Researchers do detective work that software should do

Reilly did not arrive at this from a computer-science lab. He arrived from inside the slog. At West Point he audited chemistry and life-science classes, sat on a Critical and Creative Thinking Assessment committee, and coordinated studies for The Geneva Foundation. The pattern he noticed kept repeating: brilliant work in one field quietly answering a question being asked in another, with no search tool able to introduce the two.

Existing engines reward the keyword you already know. They punish the question you can't yet phrase. For interdisciplinary work - the kind that produces the most surprising results - that is exactly backwards.

What LitView changes

Instead of a single search string, you feed it your own content. Instead of a ranked list, you get a map.

  • Upload your work - it becomes the query
  • Match across many keywords, not one
  • Results cluster by concept in 3D
  • Discipline-agnostic by design
How it works

Three moves from blank page to map

1

Feed it your work

Drop in notes, a draft, or a whole project. Your document becomes the search, so you never have to guess the perfect query.

2

Match by meaning

LitView reads across many concepts at once, pulling articles from public and private sources by relevance - not by keyword luck.

3

See the clusters

Results arrive as a 3D map of related ideas, so the connection between two distant fields becomes something you can actually see.

The numbers in the pitch

Why the Microsoft deal made sense

Latent Knowledge and Microsoft bonded over a shared faith in design thinking - building the tool around how researchers actually think. The figures Reilly's team points to when making that case:

Source: figures cited in Latent Knowledge's 2022 Microsoft partnership announcement.

Outperform S&P
up to 228%
Higher returns
56%
Better culture
~75%

Design-focused organizations, per the cited research.

The road here

A non-linear line

Psychology and physiology. A master's in education. Triathlon start lines. Biotech consulting. Then a company. Reilly's resume reads like a man collecting vantage points - which is, more or less, the whole thesis of LitView.

2008-2018
Competes as a USA Triathlon athlete
2009-2015
Double BA at Western Colorado, then M.Ed at Boston University
2015-2019
Research scientist & committee member at West Point
2019
Founds Latent Knowledge, becomes CEO
2022
Unveils LitView; signs Microsoft co-selling partnership
2023
Entrepreneurial Lead at I-Corps; raises seed funding
Anatomy of a founder

What he carries from one field to the next

The endurance brain

A decade of triathlon teaches one thing above all: efficiency compounds. Shave a little wasted effort, repeat it a thousand times, win. He is doing the same thing to research workflows.

The soft-science eye

Trained in psychology and education before chemistry and biotech, he reads people and problems before he reads code - which is why LitView is built around how scholars think, not how machines index.

The connector's instinct

Board trustee of a soccer league, I-Corps entrepreneurial lead, consultant across biotech and GE Research. He keeps wandering into new rooms and noticing the doors between them.

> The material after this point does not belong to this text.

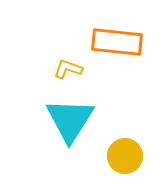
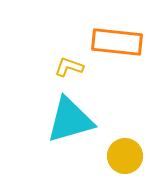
yellow L-shape: moved 1 px right, 2 px up
cyan triangle: rotated 42 degrees clockwise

When creating LitView, we were keen for it to be discipline-agnostic. Interdisciplinary students in particular struggle when it comes to undertaking research.
- James Reilly
Off the clock

Five things that explain him

  • He raced as a USA Triathlon athlete for a decade - the original lesson in shaving wasted effort.
  • Two bachelor's degrees: psychology and kinesiology/exercise science, plus a master's in education.
  • Before building a tech company, he worked as a sport psychology coach.
  • He sits on the board of trustees of the Cosmopolitan Soccer League.
  • LitView shows search results as 3D constellations of concepts - reading lists that look like star charts.
The aspiration

Make the connection find you

Reilly's stated goal is not a better keyword box. It is a world where the most useful paper - the one in a field you have never read - surfaces on its own, because the software understood the shape of your question better than your search terms ever could.